Molly Leibritzky ist die Icherzählerin einer typisch jüdischen Familiengeschichte in Middletown/Connecticut. Die Familie verbringt die Sommer am Meer in Woodmont/Connecticut. Wie so viele Juden sind die Ahnen der Familie ursprünglich vor Jahrzehnten aus dem Osten nach Amerika zugewandert. Mit ihrem Kaufhaus hat sie eine einträgliche Einkommensquelle, so dass sie sich ein gutes Leben leisten kann. Man hilft sich untereinander und steht sich in allen schwierigen Fragen des Lebens zur Seite. Doch wie überall auf der Welt gibt es in der Familie nicht nur eitel Sonnenschein. Schicksalsschläge und Querelen untereinander geben so manchen Anlass zur Sorge und zu Zwietracht.

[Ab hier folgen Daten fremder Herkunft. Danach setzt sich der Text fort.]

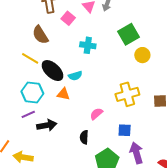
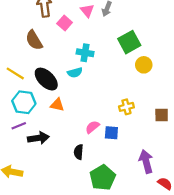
yellow line: (30, 58) -> (15, 73), moved
cyan semicircle: (75, 76) -> (75, 73), moved
yellow cross: (127, 94) -> (126, 107), size x0.6
blue square: (125, 130) -> (111, 133), moved
purple arrow: (136, 153) -> (146, 161), moved

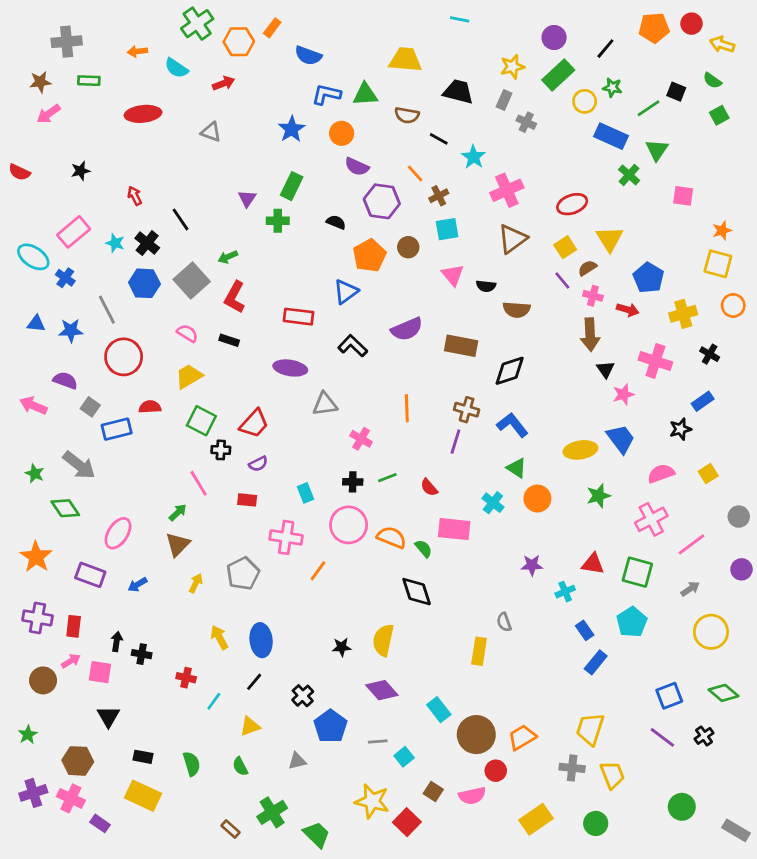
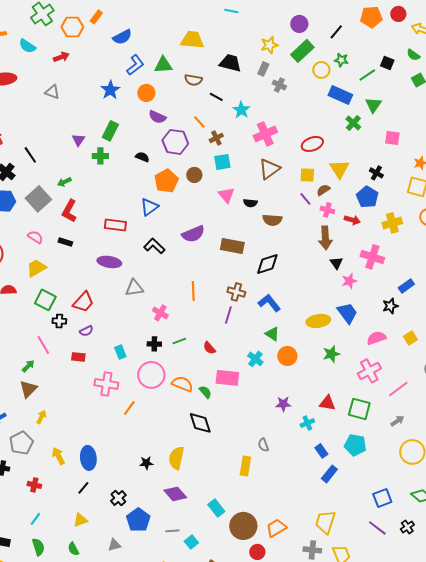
blue semicircle: (308, 56) -> (122, 37), turned -48
blue L-shape: (326, 94) -> (135, 65), turned 130
yellow square: (565, 247) -> (307, 175), turned 35
black cross: (710, 354) -> (376, 173), moved
gray pentagon: (243, 573) -> (21, 443), moved
cyan pentagon: (632, 622) -> (355, 445), turned -30
cyan line: (214, 701) -> (35, 519), moved

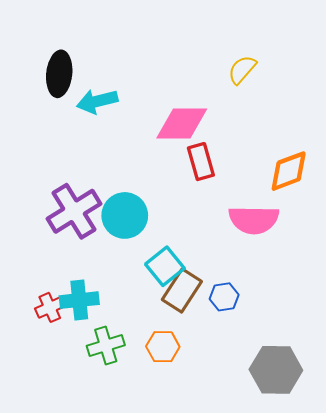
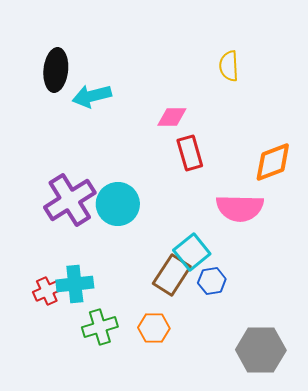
yellow semicircle: (242, 70) -> (229, 66), turned -44
pink diamond: (182, 124) -> (172, 117), size x0.6
cyan square: (165, 266) -> (192, 252), moved

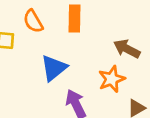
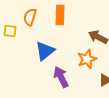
orange semicircle: (33, 21) -> (30, 17), turned 48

Der Sommer 1948 prägt sich allen ins Gedächtnis ein, denn es ist der Sommer, in dem Davy, der Jüngste der Familie, zu Tode kommt. Er ist damals erst acht Jahre alt.

Molly, seine Schwester, versucht in ihrem Rückblick nach Jahren Ordnung in die Geschehnisse von damals zu bringen.

Auf diese Weise erfahren wir etwas vom Zusammenleben ihrer Mutter Ada mit ihren Schwestern Vivie und Bec.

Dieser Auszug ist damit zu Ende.